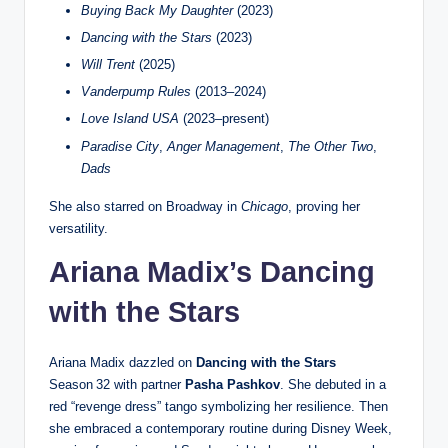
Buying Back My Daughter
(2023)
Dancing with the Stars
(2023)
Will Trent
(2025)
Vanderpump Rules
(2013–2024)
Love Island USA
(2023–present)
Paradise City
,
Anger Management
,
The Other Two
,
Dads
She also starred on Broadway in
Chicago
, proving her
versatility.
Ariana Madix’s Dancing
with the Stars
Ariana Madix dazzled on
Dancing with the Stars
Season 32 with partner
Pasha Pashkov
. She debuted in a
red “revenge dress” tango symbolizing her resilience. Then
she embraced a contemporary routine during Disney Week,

◇ ◇ ◇ ◇ ◇ ◇ ◇

### [Instructions for the task]
Using the material above, filter for lines holding "Madix" and copy each one.

### [Answer to this task]
Ariana Madix’s Dancing
Ariana Madix dazzled on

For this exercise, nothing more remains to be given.